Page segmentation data
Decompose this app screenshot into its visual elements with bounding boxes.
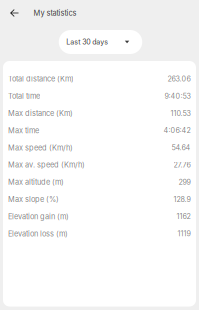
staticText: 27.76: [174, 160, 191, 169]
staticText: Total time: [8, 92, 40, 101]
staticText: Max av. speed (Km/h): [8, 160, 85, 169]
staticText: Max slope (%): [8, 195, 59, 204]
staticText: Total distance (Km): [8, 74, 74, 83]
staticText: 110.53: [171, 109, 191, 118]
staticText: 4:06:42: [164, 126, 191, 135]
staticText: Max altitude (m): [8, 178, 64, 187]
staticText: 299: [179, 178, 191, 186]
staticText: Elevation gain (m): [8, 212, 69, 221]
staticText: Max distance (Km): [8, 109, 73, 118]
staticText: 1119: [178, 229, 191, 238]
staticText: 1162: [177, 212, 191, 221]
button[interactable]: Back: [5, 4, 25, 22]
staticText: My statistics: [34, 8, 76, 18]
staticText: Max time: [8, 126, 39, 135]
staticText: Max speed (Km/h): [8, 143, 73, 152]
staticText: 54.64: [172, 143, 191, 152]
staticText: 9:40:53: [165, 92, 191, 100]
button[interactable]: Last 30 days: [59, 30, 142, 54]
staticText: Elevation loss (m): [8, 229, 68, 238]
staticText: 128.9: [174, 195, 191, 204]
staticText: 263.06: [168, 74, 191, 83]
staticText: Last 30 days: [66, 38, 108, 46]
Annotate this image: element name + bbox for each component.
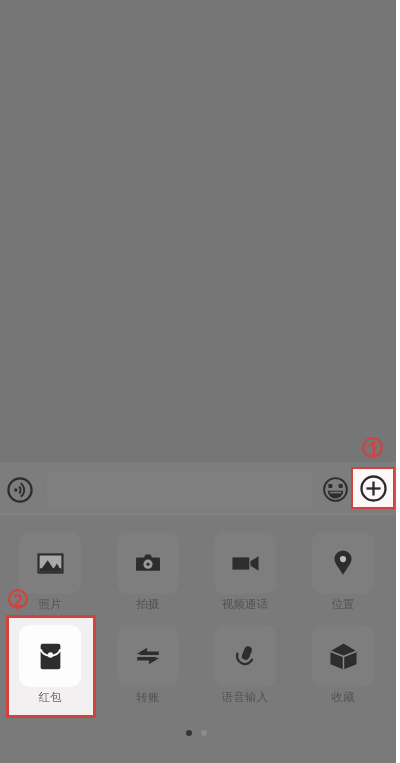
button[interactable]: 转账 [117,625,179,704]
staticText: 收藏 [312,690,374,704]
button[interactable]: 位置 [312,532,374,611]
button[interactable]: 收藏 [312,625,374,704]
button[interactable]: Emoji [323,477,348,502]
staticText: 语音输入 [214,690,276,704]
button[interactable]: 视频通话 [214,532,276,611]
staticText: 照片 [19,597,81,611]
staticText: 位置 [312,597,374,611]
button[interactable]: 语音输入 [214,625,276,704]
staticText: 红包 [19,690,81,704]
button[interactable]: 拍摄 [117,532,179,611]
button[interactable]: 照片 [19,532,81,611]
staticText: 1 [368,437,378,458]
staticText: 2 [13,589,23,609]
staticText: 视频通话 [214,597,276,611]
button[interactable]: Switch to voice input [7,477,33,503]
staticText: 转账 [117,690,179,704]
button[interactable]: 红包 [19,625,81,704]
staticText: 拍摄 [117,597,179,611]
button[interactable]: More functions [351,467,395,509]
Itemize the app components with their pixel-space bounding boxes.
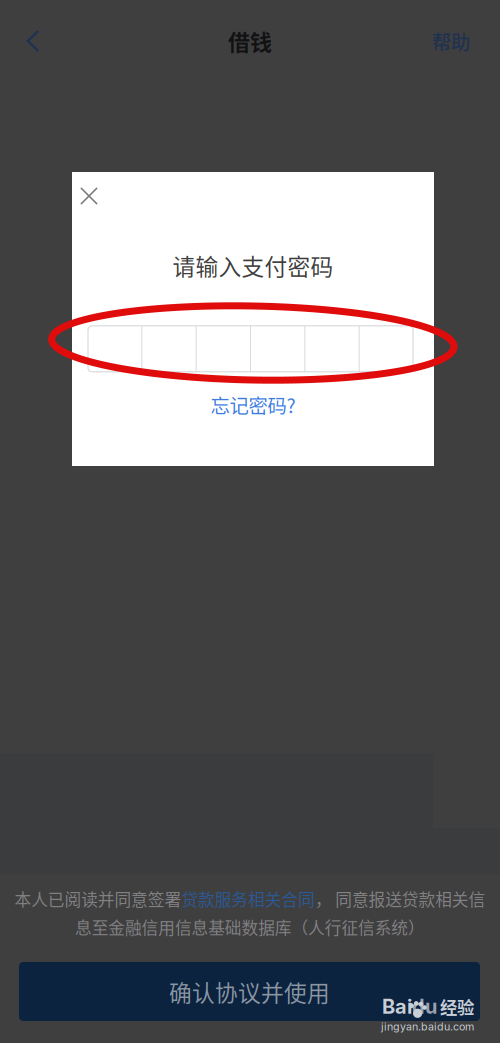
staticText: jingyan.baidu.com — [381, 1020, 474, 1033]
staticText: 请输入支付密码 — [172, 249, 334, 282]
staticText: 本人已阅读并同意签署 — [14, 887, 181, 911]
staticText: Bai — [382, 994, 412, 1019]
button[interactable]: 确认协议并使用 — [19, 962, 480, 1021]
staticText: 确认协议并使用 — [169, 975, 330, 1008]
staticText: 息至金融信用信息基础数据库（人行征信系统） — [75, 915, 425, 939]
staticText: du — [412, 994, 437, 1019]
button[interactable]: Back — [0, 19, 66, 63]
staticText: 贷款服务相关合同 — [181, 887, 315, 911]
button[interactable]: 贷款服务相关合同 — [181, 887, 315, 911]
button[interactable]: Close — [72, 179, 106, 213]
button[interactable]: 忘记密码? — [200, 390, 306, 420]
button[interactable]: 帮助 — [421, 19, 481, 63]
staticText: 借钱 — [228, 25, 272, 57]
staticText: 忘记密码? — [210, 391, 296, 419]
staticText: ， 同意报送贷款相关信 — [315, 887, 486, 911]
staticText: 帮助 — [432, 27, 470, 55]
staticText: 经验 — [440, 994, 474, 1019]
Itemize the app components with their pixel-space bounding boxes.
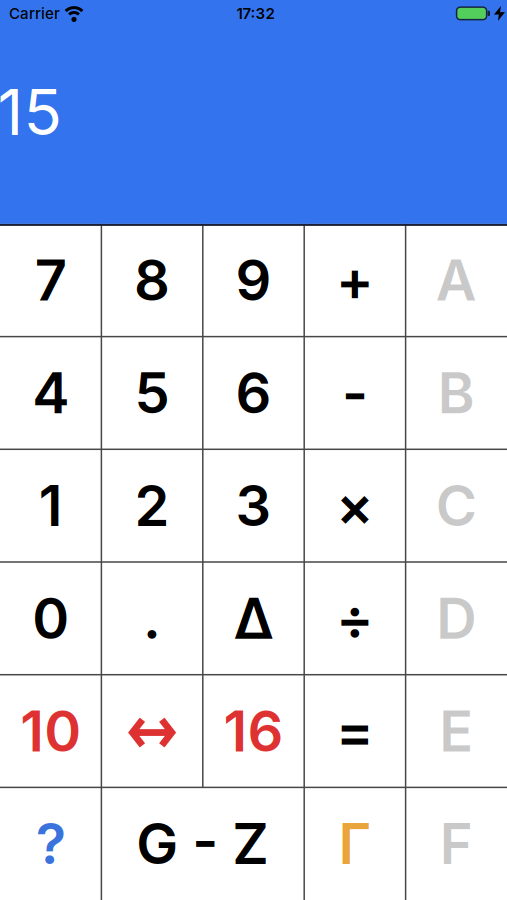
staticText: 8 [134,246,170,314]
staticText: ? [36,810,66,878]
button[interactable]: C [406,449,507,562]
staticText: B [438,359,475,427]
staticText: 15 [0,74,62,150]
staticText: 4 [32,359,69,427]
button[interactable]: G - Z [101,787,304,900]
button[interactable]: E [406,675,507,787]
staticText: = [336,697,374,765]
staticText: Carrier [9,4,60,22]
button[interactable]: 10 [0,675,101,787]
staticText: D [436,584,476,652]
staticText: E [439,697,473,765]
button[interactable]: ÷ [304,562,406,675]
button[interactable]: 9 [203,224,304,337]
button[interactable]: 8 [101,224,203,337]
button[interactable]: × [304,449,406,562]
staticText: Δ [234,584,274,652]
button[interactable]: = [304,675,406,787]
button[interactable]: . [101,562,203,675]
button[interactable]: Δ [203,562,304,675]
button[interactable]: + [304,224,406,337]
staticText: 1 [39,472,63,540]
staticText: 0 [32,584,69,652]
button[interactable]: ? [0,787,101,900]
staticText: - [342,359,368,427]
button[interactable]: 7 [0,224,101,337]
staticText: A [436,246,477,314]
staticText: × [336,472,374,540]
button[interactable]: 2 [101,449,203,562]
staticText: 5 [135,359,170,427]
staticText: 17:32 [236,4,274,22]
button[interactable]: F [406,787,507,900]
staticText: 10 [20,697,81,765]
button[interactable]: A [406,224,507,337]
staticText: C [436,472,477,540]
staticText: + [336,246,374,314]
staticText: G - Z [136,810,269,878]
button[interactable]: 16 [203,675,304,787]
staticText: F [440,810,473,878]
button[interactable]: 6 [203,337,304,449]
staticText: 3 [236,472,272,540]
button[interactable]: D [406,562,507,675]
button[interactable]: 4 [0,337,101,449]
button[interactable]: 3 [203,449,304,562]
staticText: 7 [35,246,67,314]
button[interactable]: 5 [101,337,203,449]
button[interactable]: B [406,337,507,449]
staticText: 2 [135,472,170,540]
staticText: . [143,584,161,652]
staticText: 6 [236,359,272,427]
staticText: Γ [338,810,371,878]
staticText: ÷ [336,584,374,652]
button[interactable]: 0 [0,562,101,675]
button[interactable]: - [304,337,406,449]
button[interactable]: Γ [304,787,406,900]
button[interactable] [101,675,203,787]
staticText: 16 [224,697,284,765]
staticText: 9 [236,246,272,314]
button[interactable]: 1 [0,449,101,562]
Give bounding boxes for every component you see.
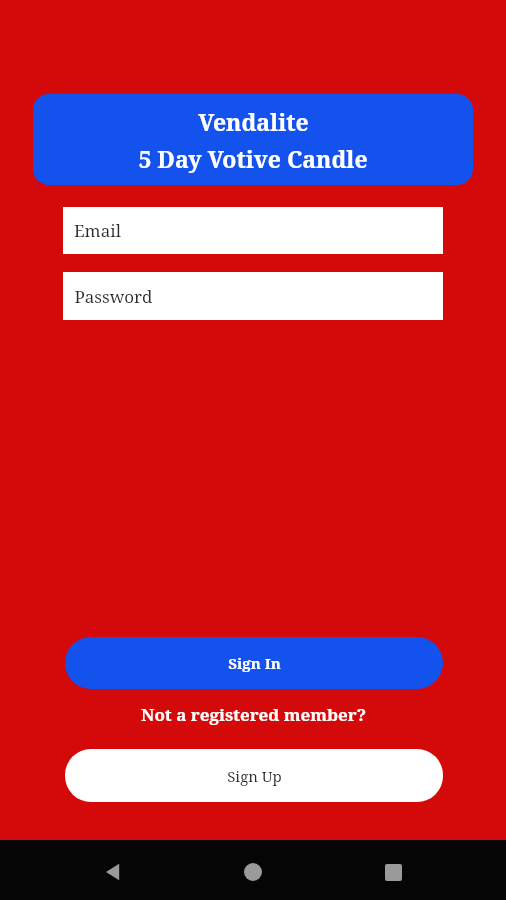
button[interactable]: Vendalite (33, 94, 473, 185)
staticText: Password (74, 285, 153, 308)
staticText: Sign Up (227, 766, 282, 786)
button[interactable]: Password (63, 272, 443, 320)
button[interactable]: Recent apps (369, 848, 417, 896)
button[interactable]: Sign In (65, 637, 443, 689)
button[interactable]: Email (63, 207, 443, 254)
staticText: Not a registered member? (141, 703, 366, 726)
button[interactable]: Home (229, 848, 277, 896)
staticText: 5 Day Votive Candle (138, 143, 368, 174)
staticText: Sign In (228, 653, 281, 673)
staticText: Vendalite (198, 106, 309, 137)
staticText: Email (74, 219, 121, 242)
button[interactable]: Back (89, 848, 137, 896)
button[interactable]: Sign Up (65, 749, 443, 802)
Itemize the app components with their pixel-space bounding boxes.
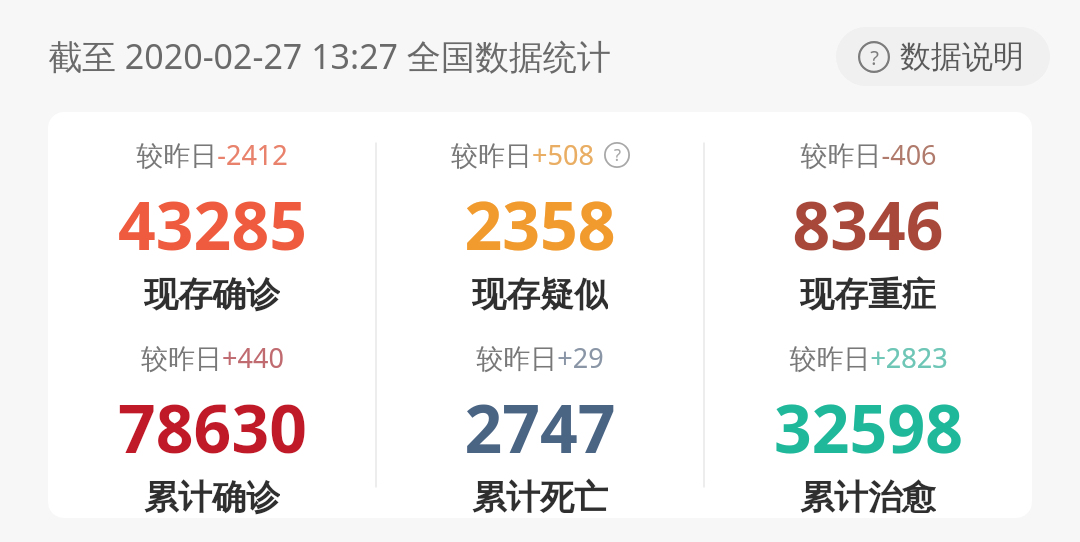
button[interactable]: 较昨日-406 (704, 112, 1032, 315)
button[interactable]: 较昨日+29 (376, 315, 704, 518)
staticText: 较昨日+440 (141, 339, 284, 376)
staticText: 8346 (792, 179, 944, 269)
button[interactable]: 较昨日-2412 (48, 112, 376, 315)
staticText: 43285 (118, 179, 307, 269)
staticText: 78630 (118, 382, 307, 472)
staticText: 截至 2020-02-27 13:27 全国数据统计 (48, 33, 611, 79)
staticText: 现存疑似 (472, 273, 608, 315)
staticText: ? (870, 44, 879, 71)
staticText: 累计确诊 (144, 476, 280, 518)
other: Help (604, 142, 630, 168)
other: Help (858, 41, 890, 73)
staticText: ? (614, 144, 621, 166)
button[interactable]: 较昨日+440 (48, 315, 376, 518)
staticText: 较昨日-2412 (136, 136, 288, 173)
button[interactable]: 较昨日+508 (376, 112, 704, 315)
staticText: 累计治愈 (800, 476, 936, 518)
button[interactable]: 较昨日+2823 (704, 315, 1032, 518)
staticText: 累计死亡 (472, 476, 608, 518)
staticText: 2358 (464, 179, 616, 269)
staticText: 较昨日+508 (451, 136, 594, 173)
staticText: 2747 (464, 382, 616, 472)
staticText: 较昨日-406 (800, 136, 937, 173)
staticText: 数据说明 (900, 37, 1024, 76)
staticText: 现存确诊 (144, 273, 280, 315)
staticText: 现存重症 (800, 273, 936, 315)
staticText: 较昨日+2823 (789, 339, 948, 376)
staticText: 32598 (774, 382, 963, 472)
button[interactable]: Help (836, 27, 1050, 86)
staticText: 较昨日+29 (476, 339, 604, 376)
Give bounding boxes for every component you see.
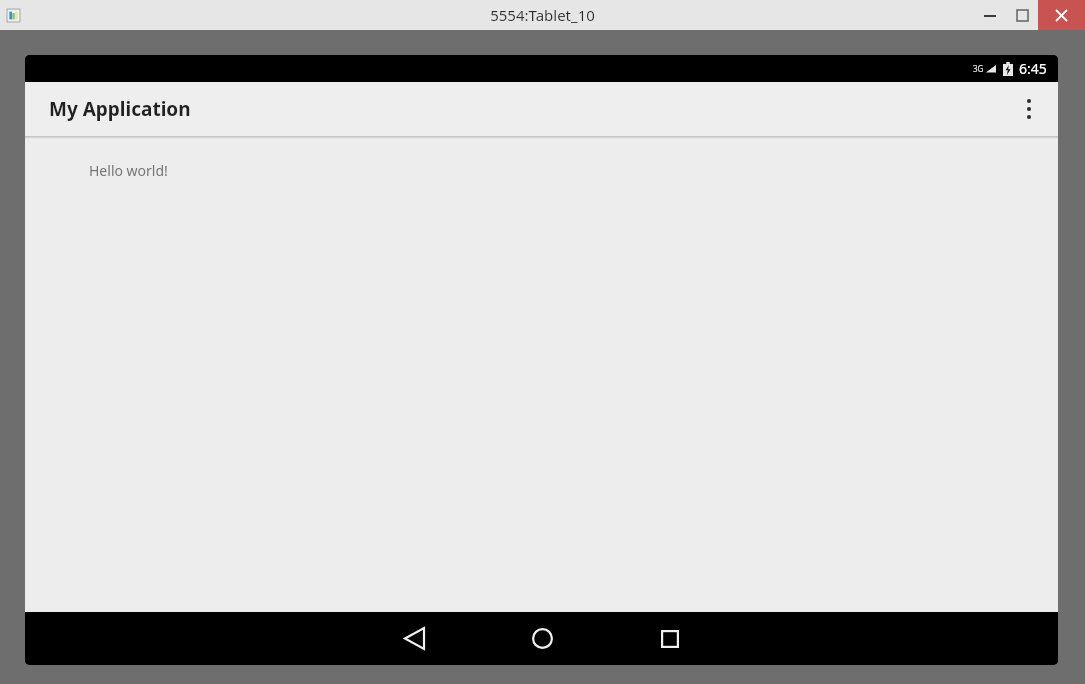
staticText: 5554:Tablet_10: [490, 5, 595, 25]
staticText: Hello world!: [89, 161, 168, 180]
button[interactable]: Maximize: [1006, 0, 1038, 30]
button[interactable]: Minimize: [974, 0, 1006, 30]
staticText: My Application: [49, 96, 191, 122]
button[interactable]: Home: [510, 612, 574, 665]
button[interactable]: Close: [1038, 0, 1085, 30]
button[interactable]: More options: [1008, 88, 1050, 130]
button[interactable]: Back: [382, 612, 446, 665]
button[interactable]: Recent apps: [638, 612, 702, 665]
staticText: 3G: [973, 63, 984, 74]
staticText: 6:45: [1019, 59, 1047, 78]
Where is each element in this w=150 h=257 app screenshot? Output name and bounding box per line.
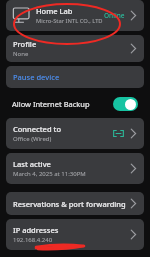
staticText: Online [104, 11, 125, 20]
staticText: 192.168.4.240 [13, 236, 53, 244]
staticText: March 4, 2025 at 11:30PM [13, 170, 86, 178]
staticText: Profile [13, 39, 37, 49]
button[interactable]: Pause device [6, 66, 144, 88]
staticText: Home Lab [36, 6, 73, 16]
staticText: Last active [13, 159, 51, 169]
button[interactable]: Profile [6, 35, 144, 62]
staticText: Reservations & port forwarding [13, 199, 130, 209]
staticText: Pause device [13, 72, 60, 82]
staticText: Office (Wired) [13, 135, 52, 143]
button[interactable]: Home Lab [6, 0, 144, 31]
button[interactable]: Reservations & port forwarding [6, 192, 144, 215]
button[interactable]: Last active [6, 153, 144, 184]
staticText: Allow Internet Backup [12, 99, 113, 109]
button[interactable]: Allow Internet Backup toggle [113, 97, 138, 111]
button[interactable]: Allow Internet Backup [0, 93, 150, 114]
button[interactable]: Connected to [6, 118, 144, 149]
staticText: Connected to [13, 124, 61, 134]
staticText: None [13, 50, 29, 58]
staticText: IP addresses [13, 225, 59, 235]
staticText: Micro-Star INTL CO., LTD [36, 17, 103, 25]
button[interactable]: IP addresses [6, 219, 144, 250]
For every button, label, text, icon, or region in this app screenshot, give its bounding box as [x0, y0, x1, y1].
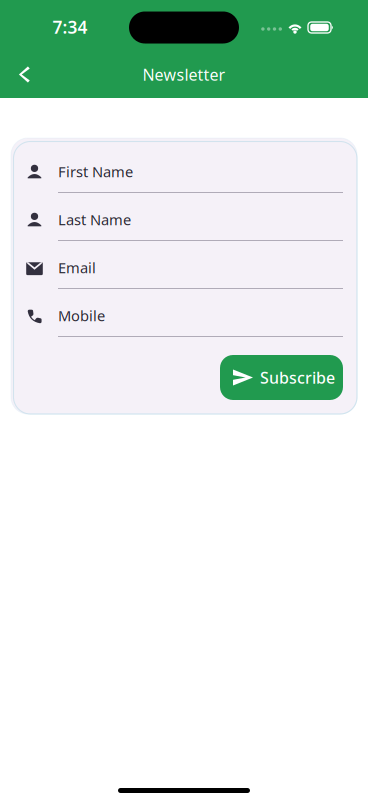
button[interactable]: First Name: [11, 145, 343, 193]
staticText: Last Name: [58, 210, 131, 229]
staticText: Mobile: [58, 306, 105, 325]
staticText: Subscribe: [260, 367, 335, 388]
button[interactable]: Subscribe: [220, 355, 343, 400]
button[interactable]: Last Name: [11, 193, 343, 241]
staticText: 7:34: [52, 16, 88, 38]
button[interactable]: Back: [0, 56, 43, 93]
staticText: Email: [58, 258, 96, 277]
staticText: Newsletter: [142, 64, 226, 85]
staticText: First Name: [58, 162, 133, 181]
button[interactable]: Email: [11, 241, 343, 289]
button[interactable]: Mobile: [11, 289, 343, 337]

ACTIVITY
Find the line with "Where is each". Reproduce it and every line after it through the last line above exactly, leaving out the pictures.

TASK RESPONSE
Where is each element in this w=150 h=257 app screenshot? Output name and bounding box per line.
staticText: Online [104, 11, 125, 20]
staticText: 192.168.4.240 [13, 236, 53, 244]
staticText: March 4, 2025 at 11:30PM [13, 170, 86, 178]
staticText: Profile [13, 39, 37, 49]
button[interactable]: Pause device [6, 66, 144, 88]
staticText: Home Lab [36, 6, 73, 16]
staticText: Last active [13, 159, 51, 169]
button[interactable]: Profile [6, 35, 144, 62]
staticText: Reservations & port forwarding [13, 199, 130, 209]
staticText: Pause device [13, 72, 60, 82]
staticText: Office (Wired) [13, 135, 52, 143]
button[interactable]: Home Lab [6, 0, 144, 31]
button[interactable]: Reservations & port forwarding [6, 192, 144, 215]
button[interactable]: Last active [6, 153, 144, 184]
staticText: Allow Internet Backup [12, 99, 113, 109]
button[interactable]: Allow Internet Backup toggle [113, 97, 138, 111]
button[interactable]: Allow Internet Backup [0, 93, 150, 114]
button[interactable]: Connected to [6, 118, 144, 149]
staticText: Connected to [13, 124, 61, 134]
staticText: None [13, 50, 29, 58]
staticText: IP addresses [13, 225, 59, 235]
staticText: Micro-Star INTL CO., LTD [36, 17, 103, 25]
button[interactable]: IP addresses [6, 219, 144, 250]
For every button, label, text, icon, or region in this app screenshot, give its bounding box as [x0, y0, x1, y1].
button[interactable]: First Name: [11, 145, 343, 193]
staticText: Last Name: [58, 210, 131, 229]
staticText: Mobile: [58, 306, 105, 325]
staticText: Subscribe: [260, 367, 335, 388]
button[interactable]: Subscribe: [220, 355, 343, 400]
button[interactable]: Last Name: [11, 193, 343, 241]
staticText: 7:34: [52, 16, 88, 38]
button[interactable]: Back: [0, 56, 43, 93]
staticText: Email: [58, 258, 96, 277]
staticText: Newsletter: [142, 64, 226, 85]
staticText: First Name: [58, 162, 133, 181]
button[interactable]: Email: [11, 241, 343, 289]
button[interactable]: Mobile: [11, 289, 343, 337]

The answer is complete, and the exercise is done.